The three classes of accommodation at the Hotel am See at Chiehshom had (in descending order) been originally intended for Europeans, European servants, and Chinese servants. On McCoy's first couple of trips to and from Peking, all the enlisted Marines had been put up in the rooms set aside for European servants. But on the last couple of trips, like this one, the management had made quite a show of giving the noncoms "European" rooms-small ones, to be sure-in the main wing of the hotel.

McCoy realized that the proprietor had figured out that the sergeant, rather than the officer-in-charge, was the man who really decided (by speeding up or slowing down) where the convoy and its ten-man detail would stop for the night. That meant the sale of ten beds and twenty meals, plus whatever they all had to drink. There wasn't all that much business anyway.

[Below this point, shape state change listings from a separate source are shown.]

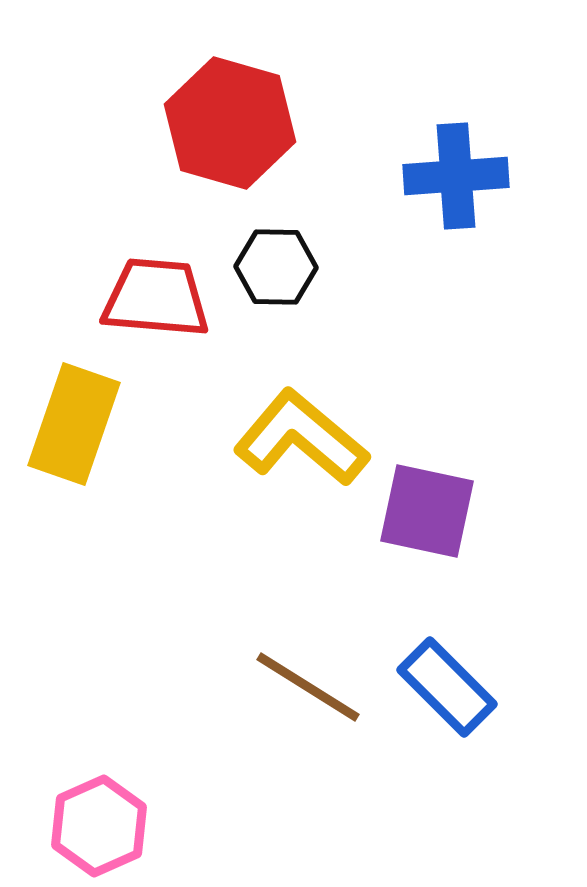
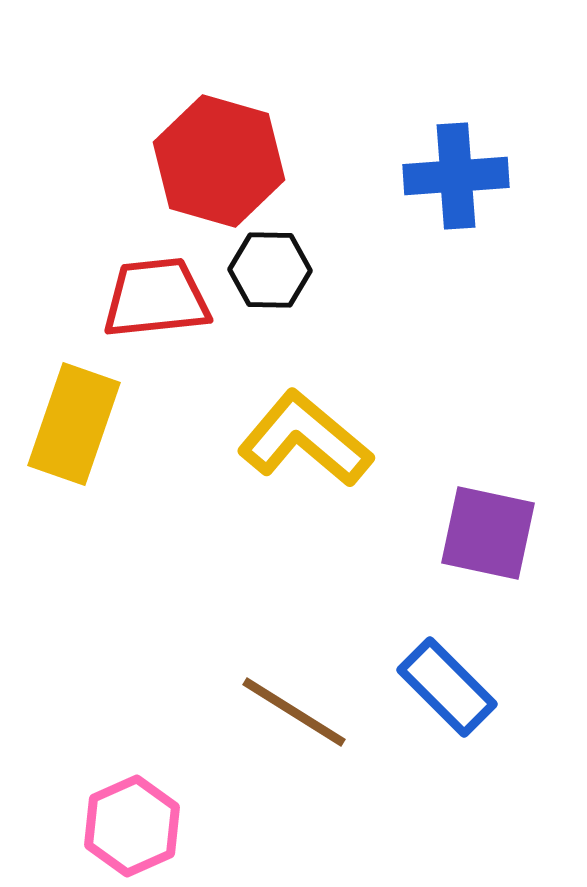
red hexagon: moved 11 px left, 38 px down
black hexagon: moved 6 px left, 3 px down
red trapezoid: rotated 11 degrees counterclockwise
yellow L-shape: moved 4 px right, 1 px down
purple square: moved 61 px right, 22 px down
brown line: moved 14 px left, 25 px down
pink hexagon: moved 33 px right
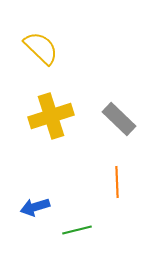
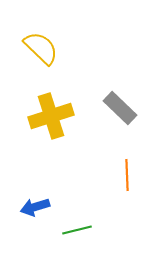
gray rectangle: moved 1 px right, 11 px up
orange line: moved 10 px right, 7 px up
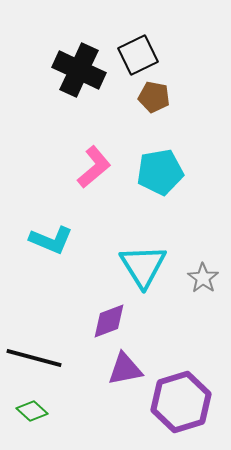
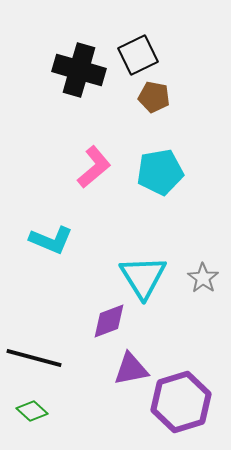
black cross: rotated 9 degrees counterclockwise
cyan triangle: moved 11 px down
purple triangle: moved 6 px right
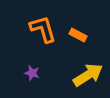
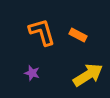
orange L-shape: moved 1 px left, 3 px down
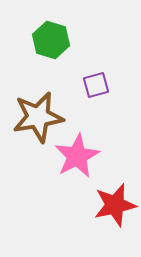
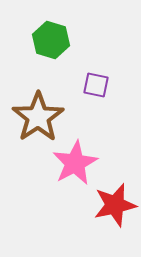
purple square: rotated 28 degrees clockwise
brown star: rotated 24 degrees counterclockwise
pink star: moved 2 px left, 7 px down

McCoy really liked to stay at the Hotel am See. The food was good and the place was spotless. And even the small rooms they gave the noncoms had enormous bathtubs with apparently limitless clean hot water. He would take a bath at night, a long soak, and then a shower in the morning. It was the only shower he'd had in China that made his skin sting with the pressure. All the others were like being rained on.

After settling into his room, McCoy had hoped to have dinner with Ernie Zimmerman and be gone from the dining room before the officers and the Fellers came down for dinner. That would give him a chance both to avoid Lieutenants Macklin and Sessions and to steel himself for another meeting with them that was scheduled for after dinner. They wanted him to go over their route to and from Yenchi'eng. As pissed as the both of them were with him, that was going to be bad enough without having dinner in the same room (where they didn't think enlisted Marines had any right to be anyway) with them.

But Ernie Zimmerman got hung up somehow getting the other Marines bedded down and was ten minutes late. Zimmerman and McCoy had no sooner sat down in the dining room when the officers and the Fellers showed up. Mrs. Feller said something to the Reverend, and he came over and insisted that they all have dinner together.